Vor dem Fruehstueck ist die Welt noch in Ordnung. Zum Fruehstueck gibt es Orangen aus dem eigenen Garten. Danach begucke ich den Rucksack naeher. Und beschliesse, NIEMALS, NEVER EVER AGAIN isotonisches Getraenkepulver (ja, das mit echtem Zucker drin) mitzunehmen. Egal wie nahrhaft das Zeug ist. Dass die geoeffneten Dosen sich nicht wieder richtig verschliessen lassen, hatte meine Bessere Haelfte ja schon im Fruehjahr in Irland ausprobiert. Dass aber die frisch gekauften, originalverschlossenen Dosen einfach so aufgehen, finde ich ein ziemlich starkes Stueck. Und es ist wirklich erstaunlich, wie es das Zeug schafft, sich auch bis in den letzten Winkel des Rucksackes, sogar bis in die Packsaecke und zusammengelegten Struempfe hinein, zu verbreiten. Das Buch, was im Rucksack war, klebt ganz furchtbar und sieht sehr aufgequollen aus. Der Papierumschlag, den ich immer vorsorglich um die Buecher mache, hat hier nur dazu gefuehrt, das das eklige Zeug noch besser am Buch haftet. Zum Glueck haben die Amis ja schoen schnelle Waschmaschinen, und ich brauche noch nicht mal Waschmittel, weil ja alles wasserloeslich ist. Und in der kalifornischen Sonne sollte es ja auch schnell wieder trocken werden (vielleicht haette ich die beiden Tueten mit Haferflocken trotztdem besser nicht abspuelen sollen...). Weil ich sonst nichts zum anziehen habe, rieche ich aber erst mal wie ein Zitronenbaum.

Von der kalifornischen Sonne ist erst mal noch nichts zu sehen, denn hier gibt es fast immer morgens Nebel.

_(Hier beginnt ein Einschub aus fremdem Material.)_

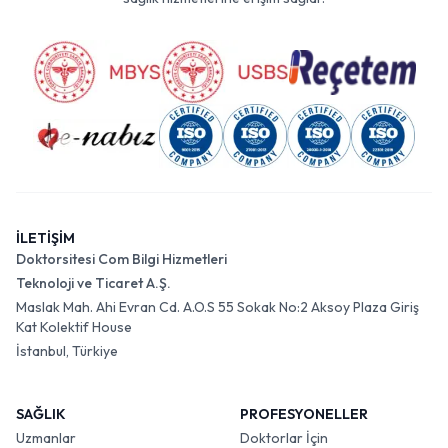
İLETİŞİM
Doktorsitesi Com Bilgi Hizmetleri
Teknoloji ve Ticaret A.Ş.
Maslak Mah. Ahi Evran Cd. A.O.S 55 Sokak No:2 Aksoy Plaza Giriş
Kat Kolektif House
İstanbul, Türkiye
SAĞLIK
PROFESYONELLER
Uzmanlar
Doktorlar İçin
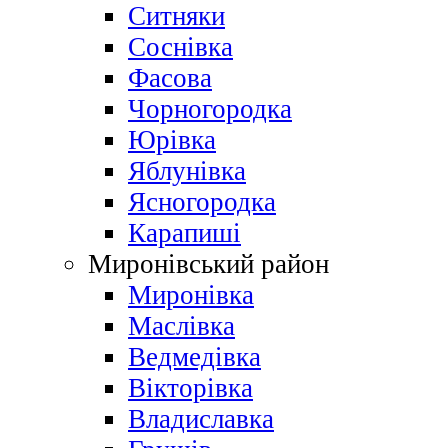
Ситняки
Соснівка
Фасова
Чорногородка
Юрівка
Яблунівка
Ясногородка
Карапиші
Миронівський район
Миронівка
Маслівка
Ведмедівка
Вікторівка
Владиславка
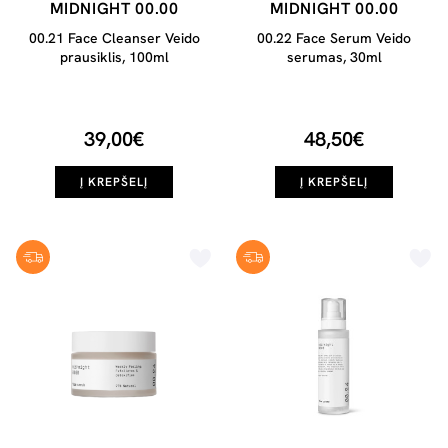
MIDNIGHT 00.00
MIDNIGHT 00.00
00.21 Face Cleanser Veido
00.22 Face Serum Veido
prausiklis, 100ml
serumas, 30ml
39,00€
48,50€
Į KREPŠELĮ
Į KREPŠELĮ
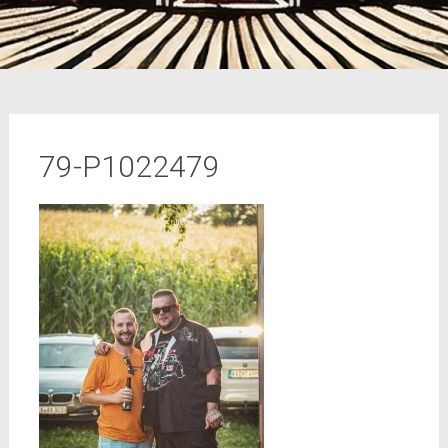
79-P1022479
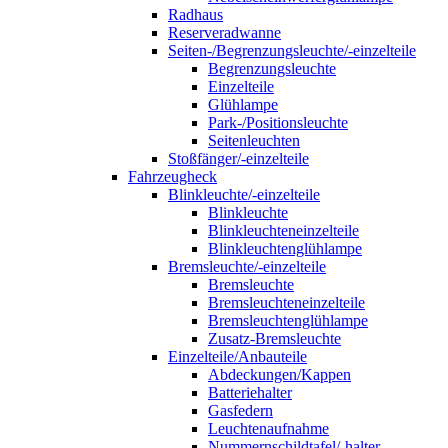
Radhaus
Reserveradwanne
Seiten-/Begrenzungsleuchte/-einzelteile
Begrenzungsleuchte
Einzelteile
Glühlampe
Park-/Positionsleuchte
Seitenleuchten
Stoßfänger/-einzelteile
Fahrzeugheck
Blinkleuchte/-einzelteile
Blinkleuchte
Blinkleuchteneinzelteile
Blinkleuchtenglühlampe
Bremsleuchte/-einzelteile
Bremsleuchte
Bremsleuchteneinzelteile
Bremsleuchtenglühlampe
Zusatz-Bremsleuchte
Einzelteile/Anbauteile
Abdeckungen/Kappen
Batteriehalter
Gasfedern
Leuchtenaufnahme
Nummernschildtafel/-halter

Als ich endlich fertig bin mit Waesche aufhaengen und Rucksack duschen, ist die Sonne aber auch da, und ich mache mich mit einem geliehenen Fahrrad (das uebrigens viel leichter und toller faehrt als meins zuhause, obwohl es durchaus nicht so teuer aussieht) auf den Weg in die Stadt. Mein Kumpel hat auf dem Stadtplan die wichtigen Punkte markiert: sein Haus und zwei Outdoor-Laeden. Anders als in den meisten amerikanischen Staedten ist hier alles in Fahrrad-Entfernung erreichbar. Dieses outdoor-maessige Trockenfutter, dass es hier in der Tat in wesentlich mehr Varianten und farbenfroher Verpackung gibt, ist allerdings nicht ganz billig. Und "serves 2" heisst laut Verkaeuferin nicht unbedingt "reicht fuer zwei ausgehungerte Wanderer, die den ganzen Tag nur Muesliriegel gegessen haben", also kaufe ich fuer jeden Tag fuer jeden eine Packung "serves 2". Und eine Flasche "biodegradable Soap", mit der man sich selber, seine Haare und alles andere, was gewaschen werden muss, waschen kann.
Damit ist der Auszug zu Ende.